Take a look at the following two charts, taken from the presentation that Frank Trotter, president of EverBank Direct, gave in Cafayate. The first shows the US dollar against 19 major currencies. It’s hard not to note that the mighty dollar has been in a long-term downtrend.
The second of Frank’s charts shows the one- and ten-year performance — through 2012 — of some of the EverBank World Currency team’s favorite currencies against the dollar.
Of course, not shown in this mix is the performance of gold, the über-currency, over the same time periods. In 2012 gold rose by only about 3.5%, but for the ten-year period, it rose from $278 to $1,657, a gain of about 500%.
I want to toss out one more item of observable information as it relates to today’s economy, political environment, and the outlook for the dollar.

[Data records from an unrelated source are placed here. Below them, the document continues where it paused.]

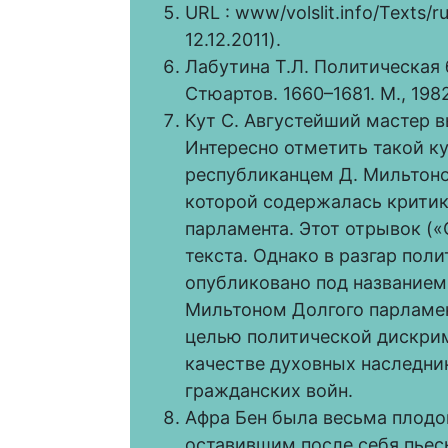
URL : www/volslit.info/Texts/
12.12.2011).
Лабутина Т.Л. Политическая 
Стюартов. 1660–1681. М., 1982
Кут С. Августейший мастер вы
Интересно отметить такой кур
республиканцем Д. Мильтоно
которой содержалась критик
парламента. Этот отрывок («
текста. Однако в разгар поли
опубликовано под название
Мильтоном Долгого парламент
целью политической дискри
качестве духовных наследни
гражданских войн.
Афра Бен была весьма плодо
оставившим после себя пьес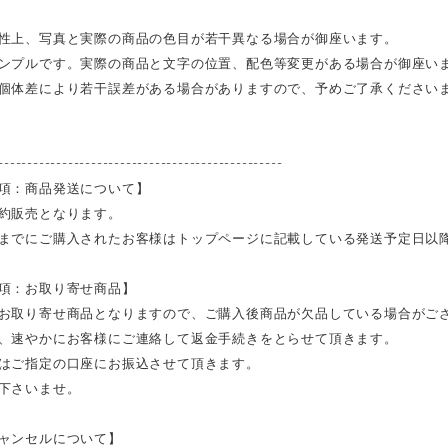
性上、写真と実際の商品の色目が若干異なる場合が御座います。
ンプルです。実際の商品と文字の位置、配色等変更がある場合が御座い
個体差により若干誤差がある場合がありますので、予めご了承ください
-------------------------------------------------
項：商品発送について】
約販売となります。
までにご購入されたお客様はトップページに記載している発送予定日以
項：お取り寄せ商品】
お取り寄せ商品となりますので、ご購入後商品が欠品している場合がご
、速やかにお客様にご連絡して返金手続きをとらせて頂きます。
はご指定の口座にお振込させて頂きます。
下さいませ。
ャンセルについて】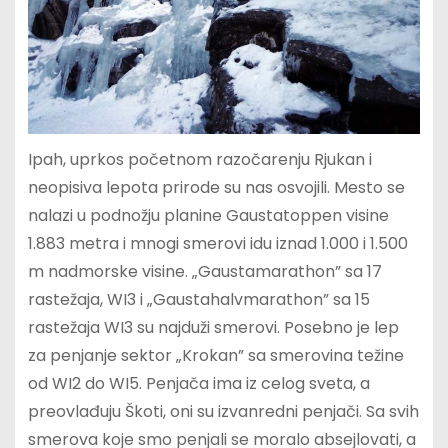
Ipah, uprkos početnom razočarenju Rjukan i
neopisiva lepota prirode su nas osvojili. Mesto se
nalazi u podnožju planine Gaustatoppen visine
1.883 metra i mnogi smerovi idu iznad 1.000 i 1.500
m nadmorske visine. „Gaustamarathon” sa 17
rastežaja, WI3 i „Gaustahalvmarathon” sa 15
rastežaja WI3 su najduži smerovi. Posebno je lep
za penjanje sektor „Krokan” sa smerovina težine
od WI2 do WI5. Penjača ima iz celog sveta, a
preovlađuju Škoti, oni su izvanredni penjači. Sa svih
smerova koje smo penjali se moralo absejlovati, a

The chart here is of federal spending in trillions of inflation-adjusted dollars. That means that the increase in spending shown accurately reflects the growth in government in real terms (as opposed to reflecting the decline in purchasing power from the currency debasement).
It also shows the scale of the purportedly draconian cuts in federal spending to be made as part of proposed austerity measures… revealing all the hand-wringing about the severe consequences of said cuts as just so much public information… or, if you prefer, misinformation.
Better to cling to the facts you know, rather than the “facts” that circulate in the public domain.